### Work required
Copy word for word each line from the one that has "Image resolution: width=1568" to the last line of the records, with no other lines.

=== Provided data ===

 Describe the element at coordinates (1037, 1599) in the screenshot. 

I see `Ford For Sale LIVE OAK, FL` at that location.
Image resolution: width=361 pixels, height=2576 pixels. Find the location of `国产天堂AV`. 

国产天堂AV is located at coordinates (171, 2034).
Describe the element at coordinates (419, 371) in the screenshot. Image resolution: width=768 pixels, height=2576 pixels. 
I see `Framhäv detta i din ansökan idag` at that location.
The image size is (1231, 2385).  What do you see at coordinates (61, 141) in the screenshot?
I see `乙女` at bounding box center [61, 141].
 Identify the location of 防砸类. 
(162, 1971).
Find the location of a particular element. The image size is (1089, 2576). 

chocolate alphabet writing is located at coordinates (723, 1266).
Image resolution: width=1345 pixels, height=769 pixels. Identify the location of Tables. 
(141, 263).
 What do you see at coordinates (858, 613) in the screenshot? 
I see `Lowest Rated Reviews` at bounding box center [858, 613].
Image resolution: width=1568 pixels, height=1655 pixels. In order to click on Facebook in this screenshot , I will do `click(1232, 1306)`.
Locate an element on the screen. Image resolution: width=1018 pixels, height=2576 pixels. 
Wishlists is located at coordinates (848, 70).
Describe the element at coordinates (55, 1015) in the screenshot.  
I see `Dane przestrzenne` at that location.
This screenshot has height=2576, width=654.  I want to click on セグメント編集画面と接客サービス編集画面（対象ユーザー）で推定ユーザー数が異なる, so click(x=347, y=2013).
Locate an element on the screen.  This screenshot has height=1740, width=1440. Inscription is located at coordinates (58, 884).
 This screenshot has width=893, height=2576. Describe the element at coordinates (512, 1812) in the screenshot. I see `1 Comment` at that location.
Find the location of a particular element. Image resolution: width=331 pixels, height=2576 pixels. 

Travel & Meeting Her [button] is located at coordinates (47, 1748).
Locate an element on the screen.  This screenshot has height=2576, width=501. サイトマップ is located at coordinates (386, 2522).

===

### Final answer
Image resolution: width=1568 pixels, height=1655 pixels. In order to click on Facebook in this screenshot , I will do `click(1232, 1306)`.
Locate an element on the screen. Image resolution: width=1018 pixels, height=2576 pixels. 
Wishlists is located at coordinates (848, 70).
Describe the element at coordinates (55, 1015) in the screenshot.  
I see `Dane przestrzenne` at that location.
This screenshot has height=2576, width=654.  I want to click on セグメント編集画面と接客サービス編集画面（対象ユーザー）で推定ユーザー数が異なる, so click(x=347, y=2013).
Locate an element on the screen.  This screenshot has height=1740, width=1440. Inscription is located at coordinates (58, 884).
 This screenshot has width=893, height=2576. Describe the element at coordinates (512, 1812) in the screenshot. I see `1 Comment` at that location.
Find the location of a particular element. Image resolution: width=331 pixels, height=2576 pixels. 

Travel & Meeting Her [button] is located at coordinates (47, 1748).
Locate an element on the screen.  This screenshot has height=2576, width=501. サイトマップ is located at coordinates (386, 2522).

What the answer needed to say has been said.